PROTEIN REPRESENTATION LEARNING BY GEOMETRIC STRUCTURE PRETRAINING

Abstract

Learning effective protein representations is critical in a variety of tasks in biology such as predicting protein function or structure. Existing approaches usually pretrain protein language models on a large number of unlabeled amino acid sequences and then finetune the models with some labeled data in downstream tasks. Despite the effectiveness of sequence-based approaches, the power of pretraining on known protein structures, which are available in smaller numbers only, has not been explored for protein property prediction, though protein structures are known to be determinants of protein function. In this paper, we propose to pretrain protein representations according to their 3D structures. We first present a simple yet effective encoder to learn the geometric features of a protein. We pretrain the protein graph encoder by leveraging multiview contrastive learning and different self-prediction tasks. Experimental results on both function prediction and fold classification tasks show that our proposed pretraining methods outperform or are on par with the state-of-the-art sequence-based methods, while using much less pretraining data. Our implementation is available at https://github.com/ DeepGraphLearning/GearNet.

1. INTRODUCTION

Proteins are workhorses of the cell and are implicated in a broad range of applications ranging from therapeutics to material. They consist of a linear chain of amino acids (residues) which fold into specific conformations. Due to the advent of low cost sequencing technologies (Ma & Johnson, 2012; Ma, 2015) , in recent years a massive volume of protein sequences have been newly discovered. As functional annotation of a new protein sequence remains costly and time-consuming, accurate and efficient in silico protein function annotation methods are needed to bridge the existing sequence-function gap. Since a large number of protein functions are governed by their folded structures, several datadriven approaches rely on learning representations of the protein structures, which then can be used for a variety of tasks such as protein design (Ingraham et al., 2019; Strokach et al., 2020; Cao et al., 2021; Jing et al., 2021) , structure classification (Hermosilla et al., 2021) , model quality assessment (Baldassarre et al., 2021; Derevyanko et al., 2018) , and function prediction (Gligorijević et al., 2021) . Due to the challenge of experimental protein structure determination, the number of reported protein structures is orders of magnitude lower than the size of datasets in other machine learning application domains.
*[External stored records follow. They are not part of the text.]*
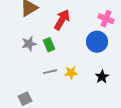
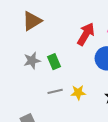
red arrow: (62, 20) -> (86, 34), moved

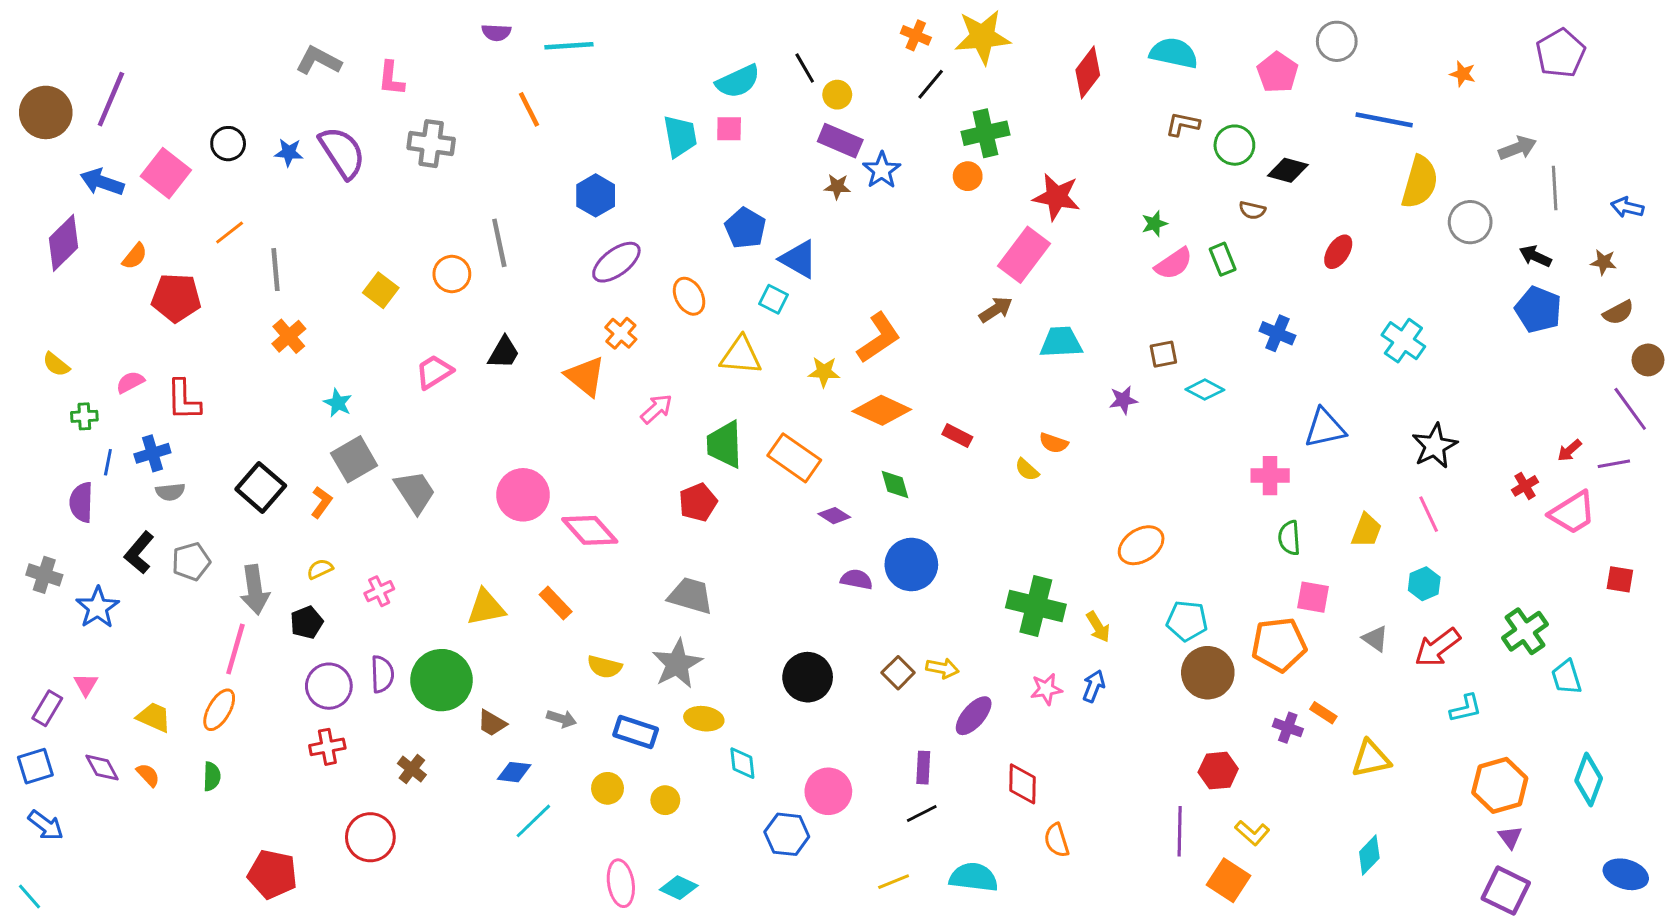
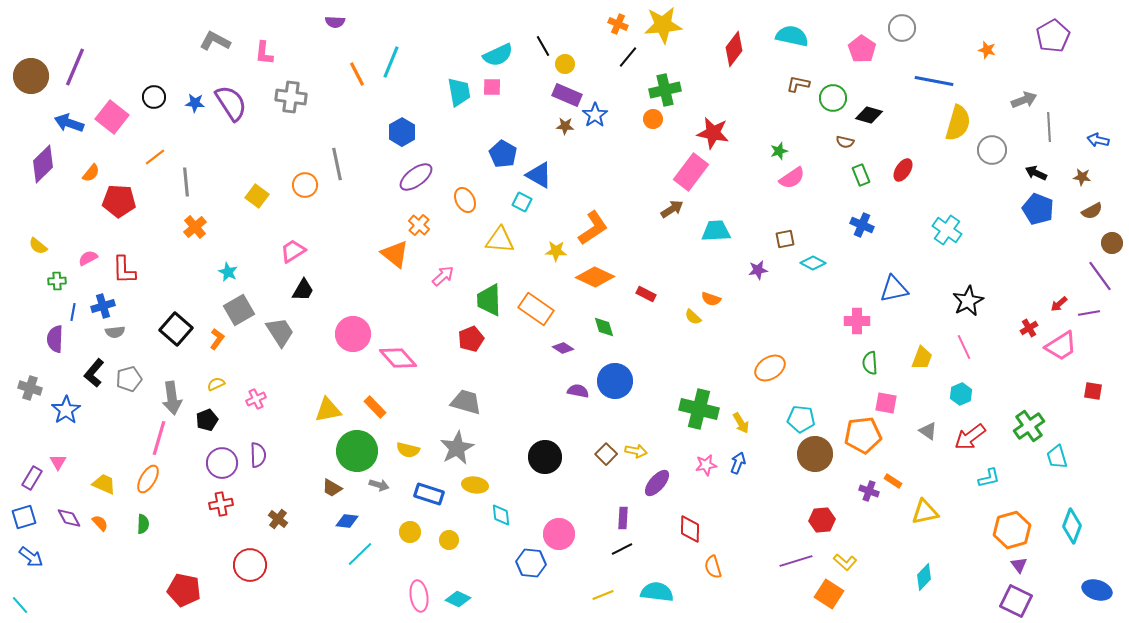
cyan line: (569, 46) -> (391, 62), moved, turned -64
green rectangle: (1223, 259) -> (861, 175), moved
black trapezoid: (504, 353) -> (303, 290), moved
green circle: (441, 680) -> (357, 451), moved
purple line: (1180, 831) -> (796, 561), turned 72

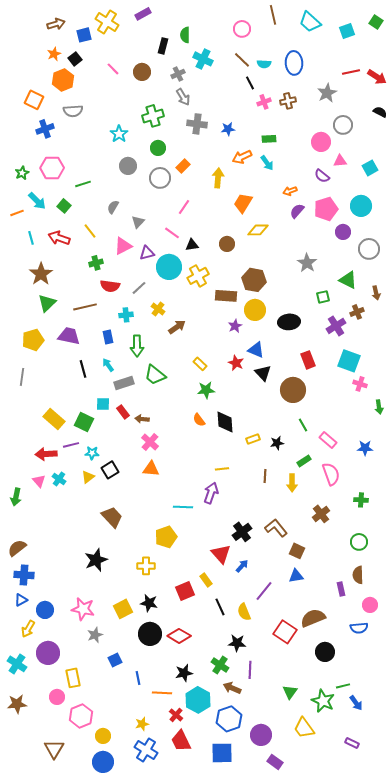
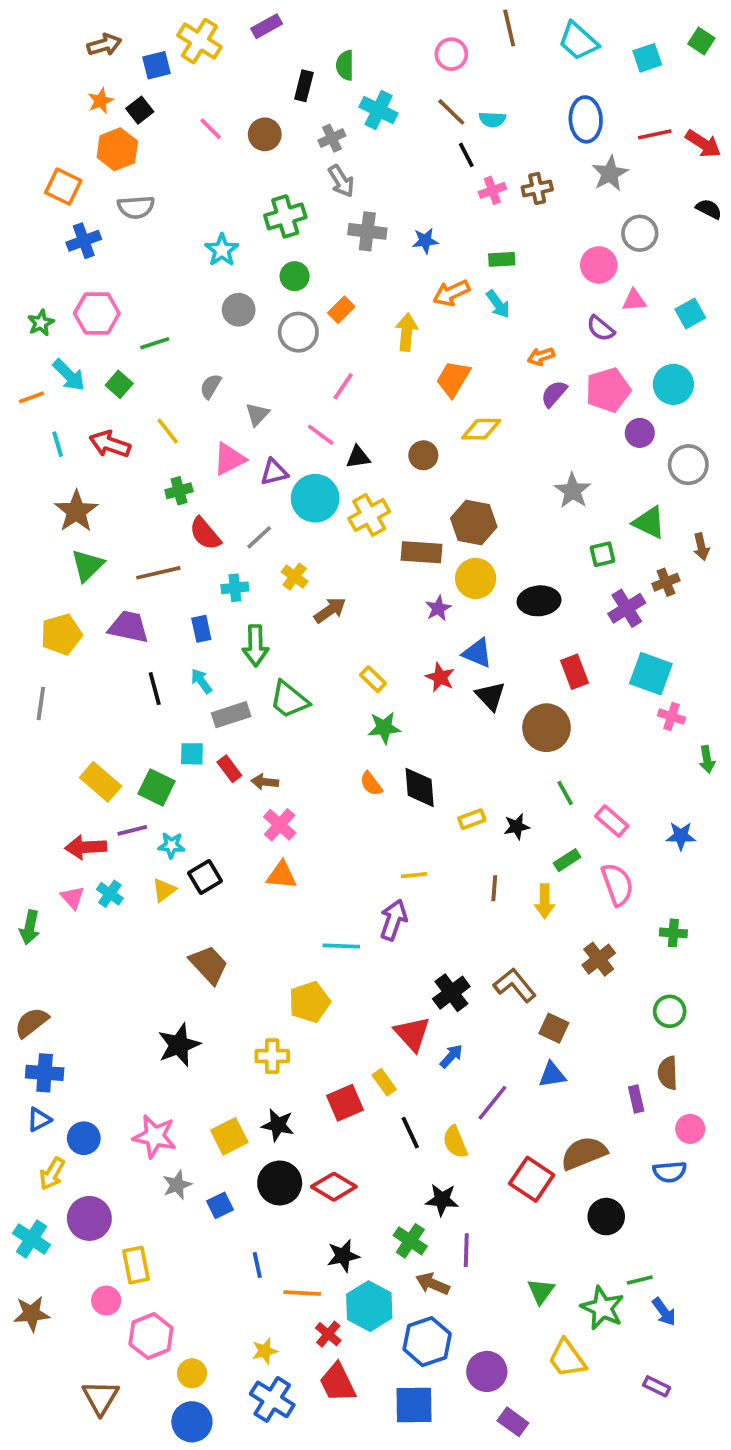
blue ellipse: (294, 63) -> (586, 119), moved
red semicircle: (110, 286) -> (205, 534), turned 42
blue square: (115, 660) -> (220, 1205), moved

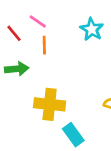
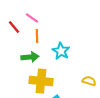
cyan star: (92, 29) -> (61, 51), moved
green arrow: (17, 69) -> (30, 57), moved

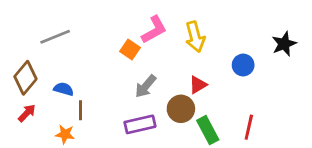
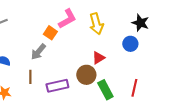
black star: (284, 44) -> (140, 23), moved, turned -30
gray arrow: (146, 86) -> (38, 52), moved
brown line: (81, 110) -> (30, 77), moved

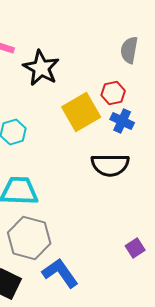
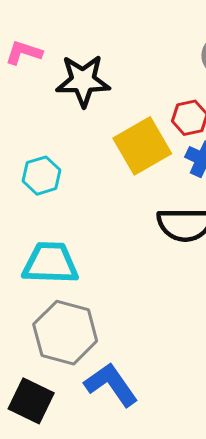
black star: (41, 68) -> (83, 81), turned -30

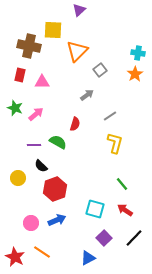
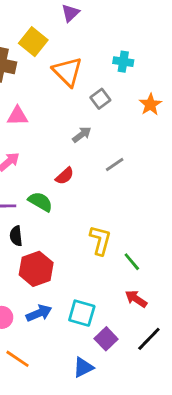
yellow square: (53, 30) -> (33, 42), turned 36
orange triangle: (77, 51) -> (67, 72), turned -30
cyan cross: (138, 53) -> (123, 62), moved
red semicircle: (75, 124) -> (65, 176), turned 32
yellow L-shape: (115, 143) -> (100, 240), moved
black semicircle: (41, 166) -> (16, 236), turned 40
cyan square: (95, 209) -> (82, 313), moved

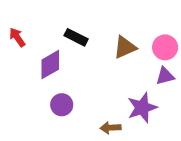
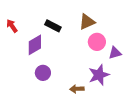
brown triangle: (125, 47) -> (87, 22), moved
pink circle: (165, 47) -> (97, 42), moved

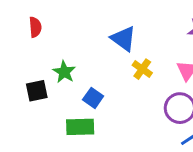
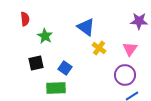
green star: (64, 72) -> (45, 36), moved
black square: (37, 91) -> (36, 63), moved

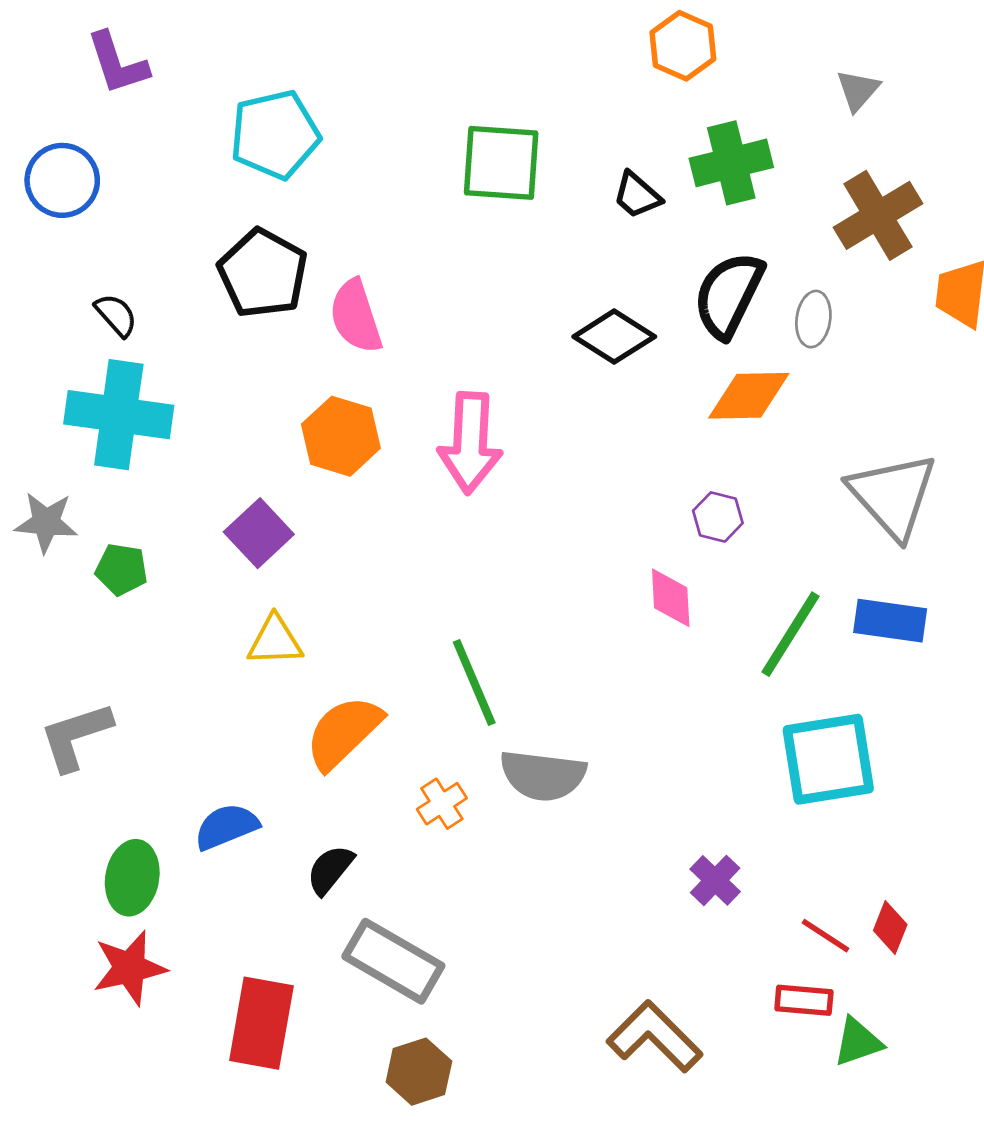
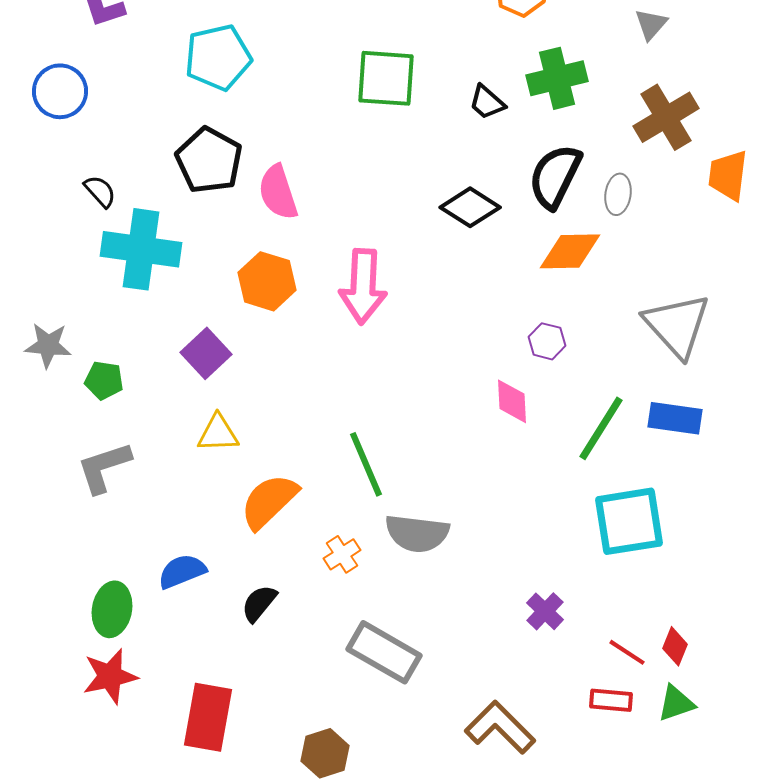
cyan cross: (119, 415) -> (141, 249), moved
gray L-shape: (76, 736) -> (104, 467), moved
gray rectangle: (393, 961) -> (384, 652), moved
green triangle: (858, 1042) -> (676, 703), moved

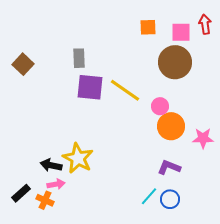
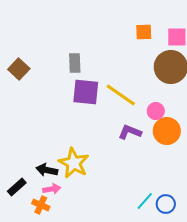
purple L-shape: (169, 167) -> (130, 132), moved
black rectangle: (21, 193) -> (17, 187), moved

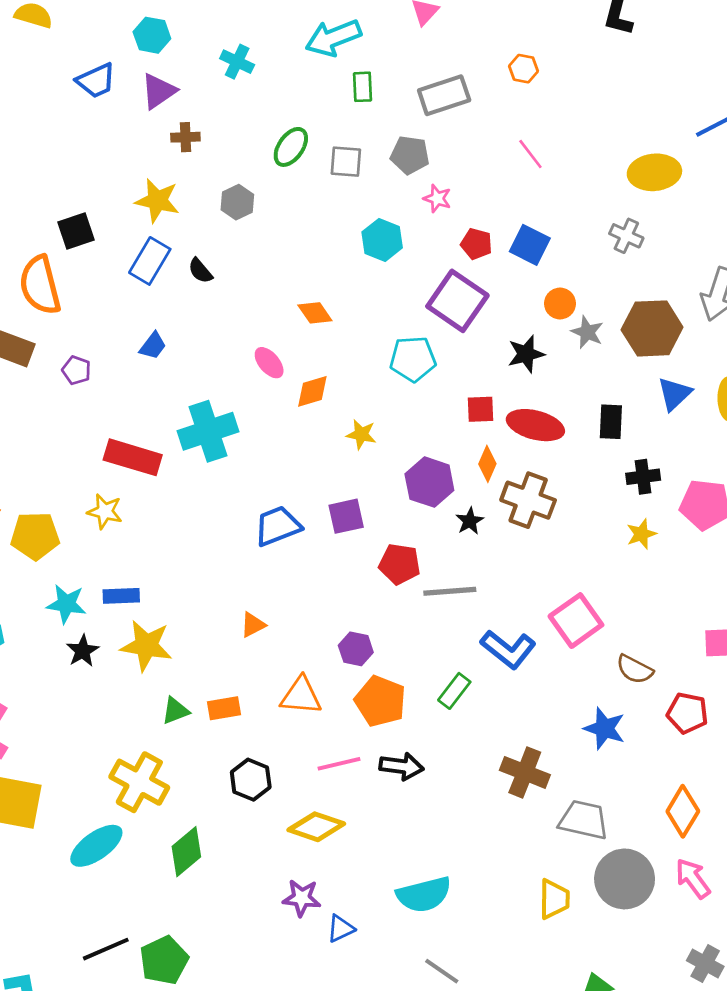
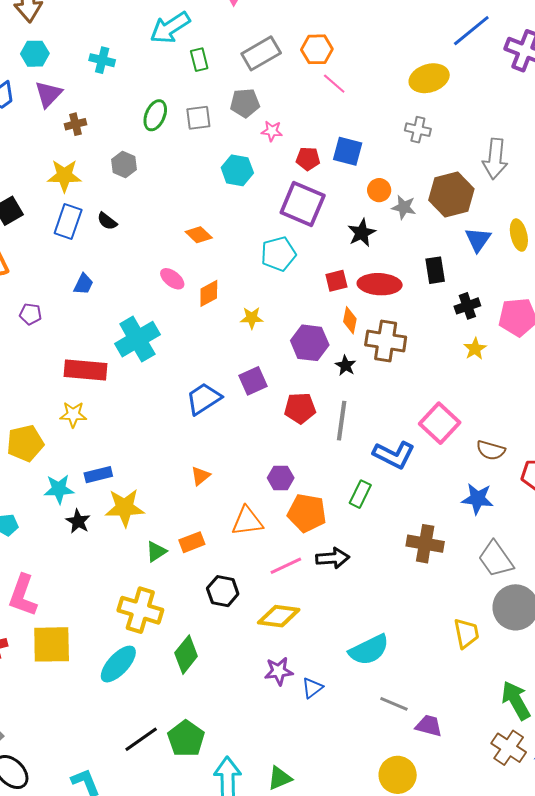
orange hexagon: (523, 69) -> (317, 49), moved, size x1.4
gray line: (450, 591) -> (342, 421), turned -66
gray trapezoid: (584, 820) -> (496, 559), moved, turned -126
For example, there are 182K experimentally-determined structures in the Protein Data Bank (PDB) (Berman et al., 2000) vs 47M protein sequences in Pfam (Mistry et al., 2021) and vs 10M annotated images in ImageNet (Russakovsky et al., 2015) . To address this gap, recent works have leveraged the large volume of unlabeled protein sequence data to learn an effective representation of known proteins (Bepler & Berger, 2019; Rives et al., 2021; Elnaggar et al., 2021) . A number of studies have pretrained protein encoders on millions of sequences via self-supervised learning. However, these methods neither explicitly capture nor leverage the available protein structural information that is known to be the determinants of protein functions.